Non è natura, è scelta. È la X sul foglio elettorale.
E la sanità è solo l’esempio più evidente, perché in Calabria è emergenza quotidiana. Ma lo stesso schema si ripete ovunque: nei trasporti, nell’istruzione, nella gestione dei rifiuti. Il pubblico lasciato a marcire, il privato che avanza come unica alternativa. Il metodo è sempre lo stesso: giustificare qualsiasi cosa corrompendo chiunque con tornaconti personali. Promesse tanto più allettanti quanto più grande il bacino di elettori che si riesce a smuovere. Dipendenti di cliniche, lavoratori, piccole industrie, strutture para-statali con assunzioni a chiamata diretta: così si costruisce consenso. Il punto è semplice: un politico che ha interessi diretti nella cosa privata è un politico fallito in partenza.

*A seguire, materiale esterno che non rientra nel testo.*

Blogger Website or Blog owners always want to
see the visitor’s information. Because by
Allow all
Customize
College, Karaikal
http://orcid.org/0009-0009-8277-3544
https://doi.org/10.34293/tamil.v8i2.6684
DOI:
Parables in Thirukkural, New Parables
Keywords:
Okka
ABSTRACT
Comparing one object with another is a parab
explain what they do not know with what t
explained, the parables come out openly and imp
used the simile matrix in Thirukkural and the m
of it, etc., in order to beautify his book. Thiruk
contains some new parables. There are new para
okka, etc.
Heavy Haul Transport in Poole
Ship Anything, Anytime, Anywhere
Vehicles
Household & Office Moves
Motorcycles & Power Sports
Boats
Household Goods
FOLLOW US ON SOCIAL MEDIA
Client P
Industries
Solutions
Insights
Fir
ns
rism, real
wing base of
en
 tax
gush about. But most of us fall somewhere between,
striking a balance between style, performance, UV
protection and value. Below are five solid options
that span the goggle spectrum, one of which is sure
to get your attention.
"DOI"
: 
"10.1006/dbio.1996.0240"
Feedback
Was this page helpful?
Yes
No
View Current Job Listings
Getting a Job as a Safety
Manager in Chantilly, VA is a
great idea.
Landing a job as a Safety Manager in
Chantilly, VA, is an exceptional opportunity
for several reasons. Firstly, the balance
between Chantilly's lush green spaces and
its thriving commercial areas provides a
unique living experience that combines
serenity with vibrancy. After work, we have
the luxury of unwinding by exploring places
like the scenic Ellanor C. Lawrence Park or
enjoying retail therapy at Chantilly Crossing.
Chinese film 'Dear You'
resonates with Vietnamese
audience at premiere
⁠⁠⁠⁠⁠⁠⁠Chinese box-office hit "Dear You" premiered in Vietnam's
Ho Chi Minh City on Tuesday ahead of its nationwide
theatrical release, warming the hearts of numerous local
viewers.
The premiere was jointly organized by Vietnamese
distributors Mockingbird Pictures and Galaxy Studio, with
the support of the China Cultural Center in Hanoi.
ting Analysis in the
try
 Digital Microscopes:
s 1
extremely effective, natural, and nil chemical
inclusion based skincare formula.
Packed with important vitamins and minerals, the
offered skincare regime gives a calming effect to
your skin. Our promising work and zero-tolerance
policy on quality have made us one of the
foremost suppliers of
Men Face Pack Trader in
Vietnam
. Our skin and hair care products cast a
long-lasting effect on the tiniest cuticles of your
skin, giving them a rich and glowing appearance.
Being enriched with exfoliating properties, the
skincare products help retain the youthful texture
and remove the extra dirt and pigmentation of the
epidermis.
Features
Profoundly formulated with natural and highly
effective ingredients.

Il politico vero, quello che apparteneva a una generazione oggi quasi mitica, quella di Berlinguer e Pertini, è colui che studia i processi culturali, analizza la società, si preoccupa, come un padre di famiglia, di far quadrare i conti. Con la lungimiranza di vedere la propria regione ricca della sua cultura e il coraggio di dire no a compromessi che convengono solo a pochi. È sbagliato pensare che la politica sia occasione di arricchimento.
Il monito è chiaro: finché accetteremo che chi guida il pubblico lo faccia con un piede nel privato, saremo sempre sudditi e mai cittadini.